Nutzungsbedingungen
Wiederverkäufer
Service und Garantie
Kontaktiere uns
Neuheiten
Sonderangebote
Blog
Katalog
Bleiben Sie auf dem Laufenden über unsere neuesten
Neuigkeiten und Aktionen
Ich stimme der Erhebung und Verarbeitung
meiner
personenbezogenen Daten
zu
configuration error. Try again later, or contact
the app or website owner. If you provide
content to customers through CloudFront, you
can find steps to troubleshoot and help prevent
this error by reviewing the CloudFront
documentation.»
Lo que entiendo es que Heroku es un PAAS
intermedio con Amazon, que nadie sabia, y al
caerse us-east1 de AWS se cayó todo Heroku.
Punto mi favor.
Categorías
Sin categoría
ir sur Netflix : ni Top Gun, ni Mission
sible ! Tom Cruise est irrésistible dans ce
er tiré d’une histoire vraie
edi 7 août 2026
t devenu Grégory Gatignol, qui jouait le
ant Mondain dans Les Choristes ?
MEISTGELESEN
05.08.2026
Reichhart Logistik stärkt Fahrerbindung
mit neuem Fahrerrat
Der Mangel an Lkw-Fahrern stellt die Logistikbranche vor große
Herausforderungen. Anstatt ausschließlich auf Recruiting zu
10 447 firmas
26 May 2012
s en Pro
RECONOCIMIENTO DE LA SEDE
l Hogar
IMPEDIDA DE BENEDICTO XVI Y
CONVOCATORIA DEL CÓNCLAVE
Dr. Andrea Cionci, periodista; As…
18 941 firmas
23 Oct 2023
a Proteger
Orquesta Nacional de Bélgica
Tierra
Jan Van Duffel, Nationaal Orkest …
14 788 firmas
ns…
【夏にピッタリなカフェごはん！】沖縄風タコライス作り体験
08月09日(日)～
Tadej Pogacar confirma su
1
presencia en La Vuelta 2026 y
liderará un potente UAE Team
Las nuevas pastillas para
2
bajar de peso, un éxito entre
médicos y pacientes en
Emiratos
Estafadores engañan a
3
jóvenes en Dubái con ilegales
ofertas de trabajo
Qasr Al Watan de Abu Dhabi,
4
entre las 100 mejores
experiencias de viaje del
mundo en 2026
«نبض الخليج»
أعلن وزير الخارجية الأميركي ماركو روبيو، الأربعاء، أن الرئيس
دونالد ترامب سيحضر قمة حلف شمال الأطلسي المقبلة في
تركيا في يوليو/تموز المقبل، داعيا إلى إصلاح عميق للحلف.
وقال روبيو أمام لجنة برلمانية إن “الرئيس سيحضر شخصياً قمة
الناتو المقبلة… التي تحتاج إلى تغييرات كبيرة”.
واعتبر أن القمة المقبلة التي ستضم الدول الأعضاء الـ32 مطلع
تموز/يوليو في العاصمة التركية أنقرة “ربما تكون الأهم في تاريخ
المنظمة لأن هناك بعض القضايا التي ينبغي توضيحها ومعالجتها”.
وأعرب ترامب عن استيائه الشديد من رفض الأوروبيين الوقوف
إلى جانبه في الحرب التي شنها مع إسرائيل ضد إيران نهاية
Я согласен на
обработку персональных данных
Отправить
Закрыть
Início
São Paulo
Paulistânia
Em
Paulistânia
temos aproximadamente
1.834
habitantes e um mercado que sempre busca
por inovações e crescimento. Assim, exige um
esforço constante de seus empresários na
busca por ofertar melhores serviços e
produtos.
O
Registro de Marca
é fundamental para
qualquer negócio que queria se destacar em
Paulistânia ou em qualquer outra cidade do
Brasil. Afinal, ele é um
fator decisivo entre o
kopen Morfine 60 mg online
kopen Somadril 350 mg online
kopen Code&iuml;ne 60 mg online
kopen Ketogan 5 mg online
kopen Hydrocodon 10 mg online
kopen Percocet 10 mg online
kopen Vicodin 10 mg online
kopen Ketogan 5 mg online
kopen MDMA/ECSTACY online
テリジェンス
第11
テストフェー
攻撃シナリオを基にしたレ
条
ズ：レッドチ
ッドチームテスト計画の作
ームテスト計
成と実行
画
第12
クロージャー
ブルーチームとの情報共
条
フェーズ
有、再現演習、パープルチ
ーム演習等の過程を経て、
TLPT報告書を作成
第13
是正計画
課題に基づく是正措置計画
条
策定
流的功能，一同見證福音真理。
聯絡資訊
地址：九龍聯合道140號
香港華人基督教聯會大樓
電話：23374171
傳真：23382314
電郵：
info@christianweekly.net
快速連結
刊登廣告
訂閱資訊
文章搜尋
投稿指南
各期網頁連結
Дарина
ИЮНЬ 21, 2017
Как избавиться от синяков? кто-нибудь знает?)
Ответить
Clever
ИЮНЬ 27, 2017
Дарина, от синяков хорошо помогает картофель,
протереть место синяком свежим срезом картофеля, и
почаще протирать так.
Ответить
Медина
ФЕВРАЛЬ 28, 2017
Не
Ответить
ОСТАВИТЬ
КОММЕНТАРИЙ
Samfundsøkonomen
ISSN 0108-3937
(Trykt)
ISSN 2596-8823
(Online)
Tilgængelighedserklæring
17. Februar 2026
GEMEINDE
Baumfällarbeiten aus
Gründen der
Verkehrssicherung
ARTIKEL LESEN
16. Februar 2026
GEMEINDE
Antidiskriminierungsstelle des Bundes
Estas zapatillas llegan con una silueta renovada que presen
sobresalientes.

## Work required
Transcribe the data in full, keeping every character.

## Task solution
Nutzungsbedingungen
Wiederverkäufer
Service und Garantie
Kontaktiere uns
Neuheiten
Sonderangebote
Blog
Katalog
Bleiben Sie auf dem Laufenden über unsere neuesten
Neuigkeiten und Aktionen
Ich stimme der Erhebung und Verarbeitung
meiner
personenbezogenen Daten
zu
configuration error. Try again later, or contact
the app or website owner. If you provide
content to customers through CloudFront, you
can find steps to troubleshoot and help prevent
this error by reviewing the CloudFront
documentation.»
Lo que entiendo es que Heroku es un PAAS
intermedio con Amazon, que nadie sabia, y al
caerse us-east1 de AWS se cayó todo Heroku.
Punto mi favor.
Categorías
Sin categoría
ir sur Netflix : ni Top Gun, ni Mission
sible ! Tom Cruise est irrésistible dans ce
er tiré d’une histoire vraie
edi 7 août 2026
t devenu Grégory Gatignol, qui jouait le
ant Mondain dans Les Choristes ?
MEISTGELESEN
05.08.2026
Reichhart Logistik stärkt Fahrerbindung
mit neuem Fahrerrat
Der Mangel an Lkw-Fahrern stellt die Logistikbranche vor große
Herausforderungen. Anstatt ausschließlich auf Recruiting zu
10 447 firmas
26 May 2012
s en Pro
RECONOCIMIENTO DE LA SEDE
l Hogar
IMPEDIDA DE BENEDICTO XVI Y
CONVOCATORIA DEL CÓNCLAVE
Dr. Andrea Cionci, periodista; As…
18 941 firmas
23 Oct 2023
a Proteger
Orquesta Nacional de Bélgica
Tierra
Jan Van Duffel, Nationaal Orkest …
14 788 firmas
ns…
【夏にピッタリなカフェごはん！】沖縄風タコライス作り体験
08月09日(日)～
Tadej Pogacar confirma su
1
presencia en La Vuelta 2026 y
liderará un potente UAE Team
Las nuevas pastillas para
2
bajar de peso, un éxito entre
médicos y pacientes en
Emiratos
Estafadores engañan a
3
jóvenes en Dubái con ilegales
ofertas de trabajo
Qasr Al Watan de Abu Dhabi,
4
entre las 100 mejores
experiencias de viaje del
mundo en 2026
«نبض الخليج»
أعلن وزير الخارجية الأميركي ماركو روبيو، الأربعاء، أن الرئيس
دونالد ترامب سيحضر قمة حلف شمال الأطلسي المقبلة في
تركيا في يوليو/تموز المقبل، داعيا إلى إصلاح عميق للحلف.
وقال روبيو أمام لجنة برلمانية إن “الرئيس سيحضر شخصياً قمة
الناتو المقبلة… التي تحتاج إلى تغييرات كبيرة”.
واعتبر أن القمة المقبلة التي ستضم الدول الأعضاء الـ32 مطلع
تموز/يوليو في العاصمة التركية أنقرة “ربما تكون الأهم في تاريخ
المنظمة لأن هناك بعض القضايا التي ينبغي توضيحها ومعالجتها”.
وأعرب ترامب عن استيائه الشديد من رفض الأوروبيين الوقوف
إلى جانبه في الحرب التي شنها مع إسرائيل ضد إيران نهاية
Я согласен на
обработку персональных данных
Отправить
Закрыть
Início
São Paulo
Paulistânia
Em
Paulistânia
temos aproximadamente
1.834
habitantes e um mercado que sempre busca
por inovações e crescimento. Assim, exige um
esforço constante de seus empresários na
busca por ofertar melhores serviços e
produtos.
O
Registro de Marca
é fundamental para
qualquer negócio que queria se destacar em
Paulistânia ou em qualquer outra cidade do
Brasil. Afinal, ele é um
fator decisivo entre o
kopen Morfine 60 mg online
kopen Somadril 350 mg online
kopen Code&iuml;ne 60 mg online
kopen Ketogan 5 mg online
kopen Hydrocodon 10 mg online
kopen Percocet 10 mg online
kopen Vicodin 10 mg online
kopen Ketogan 5 mg online
kopen MDMA/ECSTACY online
テリジェンス
第11
テストフェー
攻撃シナリオを基にしたレ
条
ズ：レッドチ
ッドチームテスト計画の作
ームテスト計
成と実行
画
第12
クロージャー
ブルーチームとの情報共
条
フェーズ
有、再現演習、パープルチ
ーム演習等の過程を経て、
TLPT報告書を作成
第13
是正計画
課題に基づく是正措置計画
条
策定
流的功能，一同見證福音真理。
聯絡資訊
地址：九龍聯合道140號
香港華人基督教聯會大樓
電話：23374171
傳真：23382314
電郵：
info@christianweekly.net
快速連結
刊登廣告
訂閱資訊
文章搜尋
投稿指南
各期網頁連結
Дарина
ИЮНЬ 21, 2017
Как избавиться от синяков? кто-нибудь знает?)
Ответить
Clever
ИЮНЬ 27, 2017
Дарина, от синяков хорошо помогает картофель,
протереть место синяком свежим срезом картофеля, и
почаще протирать так.
Ответить
Медина
ФЕВРАЛЬ 28, 2017
Не
Ответить
ОСТАВИТЬ
КОММЕНТАРИЙ
Samfundsøkonomen
ISSN 0108-3937
(Trykt)
ISSN 2596-8823
(Online)
Tilgængelighedserklæring
17. Februar 2026
GEMEINDE
Baumfällarbeiten aus
Gründen der
Verkehrssicherung
ARTIKEL LESEN
16. Februar 2026
GEMEINDE
Antidiskriminierungsstelle des Bundes
Estas zapatillas llegan con una silueta renovada que presen
sobresalientes.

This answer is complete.